Rendered page images
*** Block opens ***
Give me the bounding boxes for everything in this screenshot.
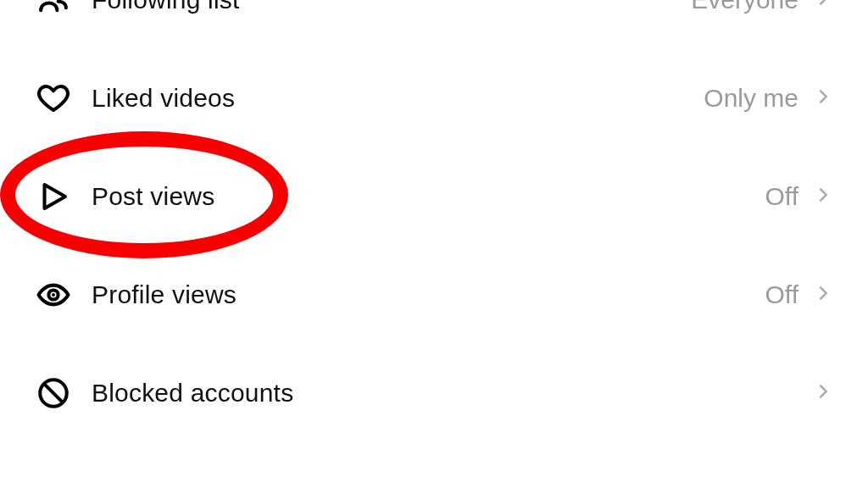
setting-label: Profile views	[92, 280, 765, 309]
eye-icon	[36, 277, 76, 313]
block-icon	[36, 375, 76, 411]
chevron-right-icon	[814, 284, 832, 306]
setting-liked-videos[interactable]: Liked videos Only me	[0, 49, 868, 147]
setting-value: Off	[765, 182, 798, 211]
setting-profile-views[interactable]: Profile views Off	[0, 246, 868, 344]
setting-post-views[interactable]: Post views Off	[0, 147, 868, 246]
chevron-right-icon	[814, 186, 832, 208]
svg-marker-2	[45, 185, 66, 208]
chevron-right-icon	[814, 0, 832, 11]
play-icon	[36, 179, 76, 214]
setting-following-list[interactable]: Following list Everyone	[0, 0, 868, 49]
setting-label: Blocked accounts	[92, 379, 798, 408]
chevron-right-icon	[814, 382, 832, 404]
setting-label: Following list	[92, 0, 691, 14]
setting-value: Off	[765, 280, 798, 309]
svg-line-6	[44, 384, 63, 402]
setting-blocked-accounts[interactable]: Blocked accounts	[0, 344, 868, 442]
svg-point-4	[52, 293, 55, 297]
privacy-settings-list: Following list Everyone Liked videos Onl…	[0, 0, 868, 442]
setting-value: Everyone	[691, 0, 798, 14]
setting-label: Post views	[92, 182, 765, 211]
heart-icon	[36, 80, 76, 116]
chevron-right-icon	[814, 87, 832, 109]
setting-label: Liked videos	[92, 84, 704, 113]
setting-value: Only me	[704, 84, 798, 113]
users-icon	[36, 0, 76, 18]
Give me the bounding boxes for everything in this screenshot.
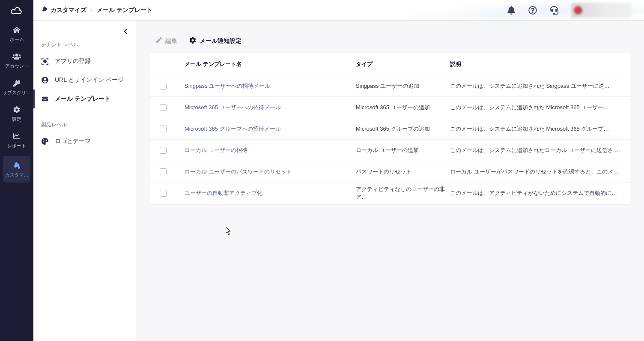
user-globe-icon <box>41 77 49 84</box>
table-row: ローカル ユーザーのパスワードのリセット パスワードのリセット ローカル ユーザ… <box>150 161 630 182</box>
panel-item-app-registration[interactable]: アプリの登録 <box>33 52 136 71</box>
template-type: Microsoft 365 グループの追加 <box>356 125 450 133</box>
mail-templates-table: メール テンプレート名 タイプ 説明 Singpass ユーザーへの招待メール … <box>150 53 630 204</box>
panel-section-tenant: テナント レベル <box>33 28 136 52</box>
user-avatar[interactable] <box>571 3 631 18</box>
brush-icon <box>13 162 20 170</box>
app-tile-icon <box>41 58 49 65</box>
panel-item-label: メール テンプレート <box>55 95 110 103</box>
nav-item-home[interactable]: ホーム <box>0 21 33 47</box>
palette-icon <box>41 138 49 145</box>
chart-icon <box>13 133 21 141</box>
table-row: ローカル ユーザーの招待 ローカル ユーザーの追加 このメールは、システムに追加… <box>150 140 630 161</box>
template-desc: このメールは、アクティビティがないためにシステムで自動的に非ア… <box>450 189 625 197</box>
mail-settings-button[interactable]: メール通知設定 <box>189 37 242 45</box>
panel-item-label: ロゴとテーマ <box>55 138 91 145</box>
toolbar: 編集 メール通知設定 <box>143 31 637 53</box>
side-panel: テナント レベル アプリの登録 URL とサインイン ページ メール テンプレー… <box>33 21 136 341</box>
nav-item-label: 設定 <box>12 116 21 123</box>
template-name-link[interactable]: Singpass ユーザーへの招待メール <box>185 82 356 90</box>
template-name-link[interactable]: ローカル ユーザーの招待 <box>185 147 356 154</box>
home-icon <box>13 27 21 34</box>
row-checkbox[interactable] <box>160 104 167 111</box>
template-name-link[interactable]: ローカル ユーザーのパスワードのリセット <box>185 168 356 176</box>
pencil-icon <box>156 37 162 45</box>
template-type: パスワードのリセット <box>356 168 450 176</box>
nav-rail: ホーム アカウント サブスクリ… 設定 レポート カスタマ… <box>0 0 33 341</box>
panel-item-label: URL とサインイン ページ <box>55 76 124 84</box>
nav-item-label: カスタマ… <box>5 172 29 178</box>
col-header-type: タイプ <box>356 60 450 68</box>
table-row: Microsoft 365 ユーザーへの招待メール Microsoft 365 … <box>150 97 630 118</box>
table-header: メール テンプレート名 タイプ 説明 <box>150 53 630 75</box>
bell-icon[interactable] <box>507 6 516 15</box>
template-type: アクティビティなしのユーザーの非ア… <box>356 185 450 201</box>
table-row: Microsoft 365 グループへの招待メール Microsoft 365 … <box>150 118 630 140</box>
breadcrumb-current: メール テンプレート <box>97 6 152 14</box>
gear-icon <box>189 37 196 45</box>
mail-settings-button-label: メール通知設定 <box>200 37 242 45</box>
nav-item-account[interactable]: アカウント <box>0 47 33 74</box>
table-row: Singpass ユーザーへの招待メール Singpass ユーザーの追加 この… <box>150 75 630 97</box>
mail-icon <box>41 96 49 102</box>
row-checkbox[interactable] <box>160 190 167 197</box>
header-icons <box>507 3 635 18</box>
col-header-name: メール テンプレート名 <box>185 60 356 68</box>
headset-icon[interactable] <box>550 6 558 15</box>
template-desc: このメールは、システムに追加されたローカル ユーザーに送信さ… <box>450 147 625 154</box>
col-header-desc: 説明 <box>450 60 625 68</box>
row-checkbox[interactable] <box>160 147 167 154</box>
main-content: 編集 メール通知設定 メール テンプレート名 タイプ 説明 Singpass ユ… <box>136 21 644 341</box>
table-row: ユーザーの自動非アクティブ化 アクティビティなしのユーザーの非ア… このメールは… <box>150 182 630 204</box>
breadcrumb-parent-label: カスタマイズ <box>51 6 86 14</box>
edit-button-label: 編集 <box>165 37 177 45</box>
panel-item-mail-template[interactable]: メール テンプレート <box>33 90 136 108</box>
template-desc: このメールは、システムに追加された Microsoft 365 ユーザー… <box>450 104 625 111</box>
help-icon[interactable] <box>528 6 537 15</box>
users-icon <box>12 53 21 61</box>
template-type: Microsoft 365 ユーザーの追加 <box>356 104 450 111</box>
breadcrumb-separator: / <box>91 7 92 14</box>
template-name-link[interactable]: Microsoft 365 ユーザーへの招待メール <box>185 104 356 111</box>
nav-item-label: ホーム <box>10 36 24 43</box>
nav-item-label: レポート <box>7 143 26 149</box>
key-icon <box>13 80 20 87</box>
brush-icon <box>42 6 48 14</box>
nav-item-customize[interactable]: カスタマ… <box>3 156 30 182</box>
template-desc: このメールは、システムに追加された Microsoft 365 グループ… <box>450 125 625 133</box>
template-name-link[interactable]: Microsoft 365 グループへの招待メール <box>185 125 356 133</box>
panel-item-logo-theme[interactable]: ロゴとテーマ <box>33 132 136 151</box>
panel-section-product: 製品レベル <box>33 108 136 132</box>
row-checkbox[interactable] <box>160 126 167 132</box>
gear-icon <box>13 106 20 114</box>
template-desc: ローカル ユーザーがパスワードのリセットを確認すると、このメール… <box>450 168 625 176</box>
row-checkbox[interactable] <box>160 168 167 175</box>
edit-button: 編集 <box>156 37 177 45</box>
app-logo <box>0 0 33 21</box>
panel-item-url-signin[interactable]: URL とサインイン ページ <box>33 71 136 90</box>
nav-item-label: サブスクリ… <box>3 90 31 96</box>
nav-item-settings[interactable]: 設定 <box>0 100 33 127</box>
template-name-link[interactable]: ユーザーの自動非アクティブ化 <box>185 189 356 197</box>
breadcrumb: カスタマイズ / メール テンプレート <box>42 6 507 14</box>
template-desc: このメールは、システムに追加された Singpass ユーザーに送… <box>450 82 625 90</box>
panel-collapse-button[interactable] <box>123 28 128 36</box>
panel-item-label: アプリの登録 <box>55 57 91 65</box>
nav-item-report[interactable]: レポート <box>0 127 33 153</box>
breadcrumb-parent[interactable]: カスタマイズ <box>42 6 86 14</box>
top-header: カスタマイズ / メール テンプレート <box>33 0 644 21</box>
nav-item-label: アカウント <box>5 63 29 69</box>
template-type: ローカル ユーザーの追加 <box>356 147 450 154</box>
template-type: Singpass ユーザーの追加 <box>356 82 450 90</box>
nav-item-subscription[interactable]: サブスクリ… <box>0 74 33 100</box>
avatar-dot <box>574 6 582 15</box>
row-checkbox[interactable] <box>160 83 167 90</box>
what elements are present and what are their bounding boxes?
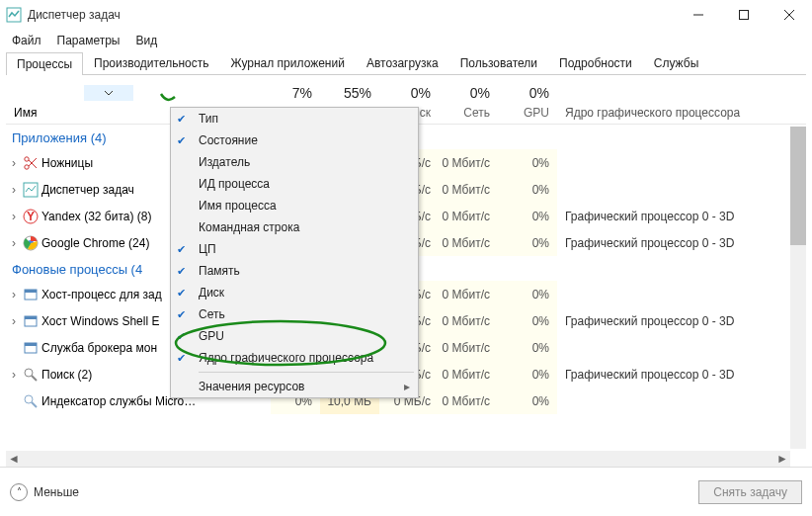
check-icon: ✔ bbox=[177, 308, 186, 321]
ctx-gpu-engine[interactable]: ✔Ядро графического процессора bbox=[171, 347, 418, 369]
expand-icon[interactable]: › bbox=[6, 156, 22, 170]
menu-file[interactable]: Файл bbox=[6, 32, 47, 49]
tab-processes[interactable]: Процессы bbox=[6, 52, 83, 75]
scissors-icon bbox=[22, 155, 40, 171]
svg-rect-15 bbox=[25, 290, 37, 293]
horizontal-scrollbar[interactable]: ◄ ► bbox=[6, 451, 790, 467]
expand-icon[interactable]: › bbox=[6, 314, 22, 328]
ctx-cmdline[interactable]: Командная строка bbox=[171, 216, 418, 238]
check-icon: ✔ bbox=[177, 134, 186, 147]
window-title: Диспетчер задач bbox=[28, 8, 676, 22]
end-task-button[interactable]: Снять задачу bbox=[698, 480, 802, 504]
tab-users[interactable]: Пользователи bbox=[449, 51, 548, 74]
fewer-details-button[interactable]: ˄ Меньше bbox=[10, 483, 79, 501]
ctx-net[interactable]: ✔Сеть bbox=[171, 303, 418, 325]
footer: ˄ Меньше Снять задачу bbox=[0, 467, 812, 516]
col-gpu-engine[interactable]: Ядро графического процессора bbox=[557, 106, 747, 124]
ctx-gpu[interactable]: ✔GPU bbox=[171, 325, 418, 347]
tab-details[interactable]: Подробности bbox=[548, 51, 643, 74]
chrome-icon bbox=[22, 235, 40, 251]
expand-icon[interactable]: › bbox=[6, 288, 22, 301]
expand-icon[interactable]: › bbox=[6, 236, 22, 250]
check-icon: ✔ bbox=[177, 265, 186, 278]
minimize-button[interactable] bbox=[676, 0, 721, 30]
scroll-left-icon[interactable]: ◄ bbox=[6, 451, 22, 467]
ctx-disk[interactable]: ✔Диск bbox=[171, 282, 418, 303]
yandex-icon: Y bbox=[22, 209, 40, 224]
ctx-type[interactable]: ✔Тип bbox=[171, 108, 418, 129]
column-context-menu: ✔Тип ✔Состояние Издатель ИД процесса Имя… bbox=[170, 107, 419, 398]
check-icon: ✔ bbox=[177, 352, 186, 365]
svg-rect-19 bbox=[25, 343, 37, 346]
scroll-right-icon[interactable]: ► bbox=[774, 451, 790, 467]
ctx-memory[interactable]: ✔Память bbox=[171, 260, 418, 282]
taskmgr-icon bbox=[22, 182, 40, 198]
maximize-button[interactable] bbox=[721, 0, 767, 30]
chevron-down-icon bbox=[104, 90, 114, 96]
svg-point-5 bbox=[25, 156, 29, 160]
tab-bar: Процессы Производительность Журнал прило… bbox=[6, 51, 806, 75]
tab-startup[interactable]: Автозагрузка bbox=[356, 51, 449, 74]
ctx-procname[interactable]: Имя процесса bbox=[171, 195, 418, 216]
submenu-arrow-icon: ▸ bbox=[404, 380, 410, 393]
svg-text:Y: Y bbox=[27, 210, 35, 223]
ctx-publisher[interactable]: Издатель bbox=[171, 151, 418, 173]
process-icon bbox=[22, 340, 40, 356]
indexer-icon bbox=[22, 393, 40, 409]
col-net[interactable]: 0%Сеть bbox=[439, 81, 498, 124]
svg-line-21 bbox=[32, 376, 37, 381]
svg-line-23 bbox=[32, 402, 37, 407]
app-icon bbox=[6, 7, 22, 23]
check-icon: ✔ bbox=[177, 243, 186, 256]
expand-icon[interactable]: › bbox=[6, 210, 22, 223]
tab-services[interactable]: Службы bbox=[643, 51, 709, 74]
svg-point-20 bbox=[25, 369, 33, 377]
svg-rect-17 bbox=[25, 316, 37, 319]
svg-rect-2 bbox=[740, 11, 749, 20]
svg-point-22 bbox=[25, 395, 33, 403]
search-icon bbox=[22, 367, 40, 383]
tab-performance[interactable]: Производительность bbox=[83, 51, 219, 74]
vertical-scrollbar[interactable] bbox=[790, 127, 806, 449]
svg-line-7 bbox=[29, 160, 37, 168]
col-name-label: Имя bbox=[14, 106, 37, 120]
titlebar: Диспетчер задач bbox=[0, 0, 812, 30]
sort-indicator[interactable] bbox=[84, 85, 133, 101]
chevron-up-icon: ˄ bbox=[10, 483, 28, 501]
close-button[interactable] bbox=[767, 0, 812, 30]
ctx-cpu[interactable]: ✔ЦП bbox=[171, 238, 418, 260]
menu-params[interactable]: Параметры bbox=[51, 32, 126, 49]
scrollbar-thumb[interactable] bbox=[790, 127, 806, 245]
check-icon: ✔ bbox=[177, 330, 186, 343]
col-gpu[interactable]: 0%GPU bbox=[498, 81, 557, 124]
expand-icon[interactable]: › bbox=[6, 183, 22, 197]
menu-view[interactable]: Вид bbox=[129, 32, 163, 49]
check-icon: ✔ bbox=[177, 287, 186, 300]
process-icon bbox=[22, 287, 40, 302]
ctx-pid[interactable]: ИД процесса bbox=[171, 173, 418, 195]
svg-line-8 bbox=[29, 158, 37, 166]
svg-point-6 bbox=[25, 164, 29, 168]
ctx-status[interactable]: ✔Состояние bbox=[171, 129, 418, 151]
expand-icon[interactable]: › bbox=[6, 368, 22, 382]
check-icon: ✔ bbox=[177, 113, 186, 126]
ctx-resource-values[interactable]: Значения ресурсов▸ bbox=[171, 376, 418, 397]
tab-applog[interactable]: Журнал приложений bbox=[220, 51, 356, 74]
menubar: Файл Параметры Вид bbox=[0, 30, 812, 51]
process-icon bbox=[22, 313, 40, 329]
menu-separator bbox=[199, 372, 414, 373]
*** Block closes ***
Report each line of the records that holds the word "separator".

Task answer:
breadcrumb-separator: / <box>91 7 92 14</box>
menu-separator bbox=[199, 372, 414, 373]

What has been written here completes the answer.